Thanks to the ways of delivering video to consumers proliferating at a rapid clip, MovieLabs will go into a broad range of study. Initial projects planned for MovieLabs include:
Ways to jam camcorders being used inside movie theaters, or to project movies with flickering images that are invisible to the eye but will appear on unauthorized video recordings.
Network management technologies to detect and block illegal file transfers on campus and business networks.
Traffic analysis tools to detect illegal content sharing on peer-to-peer networks.
Ways to prevent home and personal digital networks from being tapped into by unauthorized users, while not preventing consumers from sending a movie to more than one TV set without having to pay for it each time.
Ways to link senders and receivers of movies transmitted over the Internet to geographic and political territories, to monitor the distribution of movies and prevent the violation of license agreements.
Co-chairman of 20th Century Fox, whom led the studios in pushing for MovieLabs, James N. Gianopulos, said it would ideally fill in what he said were gaps in research on content protection left by consumer-electronics companies and Silicon Valley. That, in turn, would encourage Hollywood to embrace new ways of delivering movies to consumers – making those new vehicles more marketable.
“It allows us to develop more ways of getting creative content into the home, to mobile devices, theaters and so forth, without exposing us to more sources of theft,” he claimed. “The more comfort you have in the security of the content, the more able you are to expand the consumer’s access to it.”
Glickman said that consumer-electronics and information technology companies may not see “an immediate commercialization, but to us it’s important.”
Referring to the Defense Advance Research Projects Agency, Dan Glickman continued, “We have different objectives here. That’s why the Pentagon set up Darpa, knowing that the companies wouldn’t do it on their own.”
Hollywood studios have teamed up on research and development before, most recently in the Digital Cinema Initiative, through which the major studios combined with the Entertainment Technology Center at the University of Southern California here to write uniform specifications for and test digital movie distribution technology.
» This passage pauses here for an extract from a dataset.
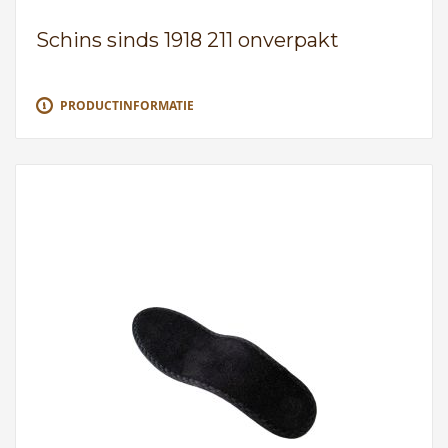
Schins sinds 1918 211 onverpakt
PRODUCTINFORMATIE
Dick Green, President and chief executive of CableLabs, was studied closely by motion picture association executives. He said its approach to each technological problem or need was the same: reach an industry wide consensus on the direction to take, work with manufacturers to develop an approach, refine a set of specifications into an industry standard and help manufacturers develop and test prototypes.
Dick Green said, “We help in the lab and in testing, and as part of incubation. The minute it becomes a competitive product, we exit.”
Holleywood consortium will have its own chief executive who will report to the studio chairman, just like CableLabs. However, it will not be to the motion picture association Dan Glickman said.